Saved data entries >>
::::::
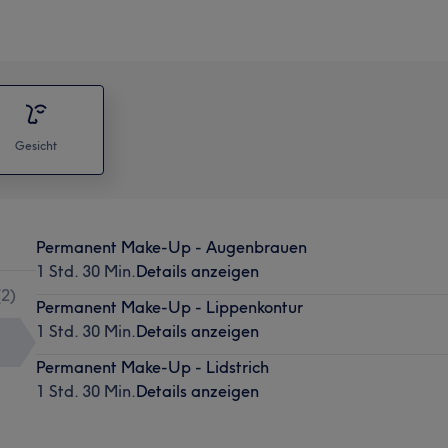
Gesicht
Permanent Make-Up - Augenbrauen
1 Std. 30 Min.
Details anzeigen
(
2
)
Permanent Make-Up - Lippenkontur
1 Std. 30 Min.
Details anzeigen
Permanent Make-Up - Lidstrich
1 Std. 30 Min.
Details anzeigen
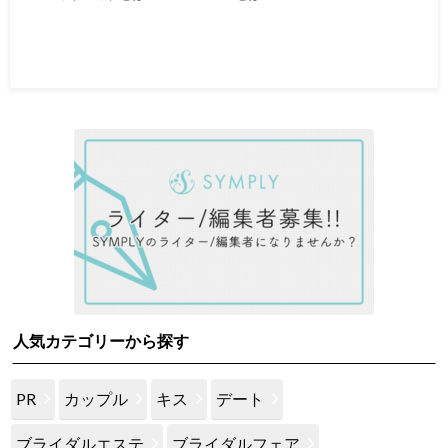
人気カテゴリーから探す
PR
カップル
キス
デート
ブライダルエステ
ブライダルフェア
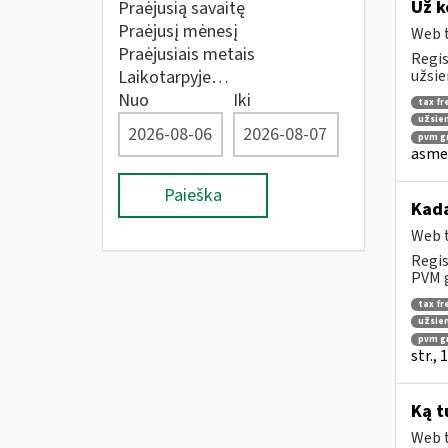
Už k
Praėjusią savaitę
Praėjusį mėnesį
Web t
Praėjusiais metais
Regis
Laikotarpyje…
užsie
Nuo
Iki
tax fr
užsien
pvm gr
asmen
Paieška
Kad
Web t
Regis
PVM g
tax fr
užsien
pvm g
str.,
Ką t
Web t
::::::
Exercise >>
Please reproduce every record exactly, leaving the pictures out.

Answer area >>
Gesicht
Permanent Make-Up - Augenbrauen
1 Std. 30 Min.
Details anzeigen
(
2
)
Permanent Make-Up - Lippenkontur
1 Std. 30 Min.
Details anzeigen
Permanent Make-Up - Lidstrich
1 Std. 30 Min.
Details anzeigen
人気カテゴリーから探す
PR
カップル
キス
デート
ブライダルエステ
ブライダルフェア
Už k
Praėjusią savaitę
Praėjusį mėnesį
Web t
Praėjusiais metais
Regis
Laikotarpyje…
užsie
Nuo
Iki
tax fr
užsien
pvm gr
asmen
Paieška
Kad
Web t
Regis
PVM g
tax fr
užsien
pvm g
str.,
Ką t
Web t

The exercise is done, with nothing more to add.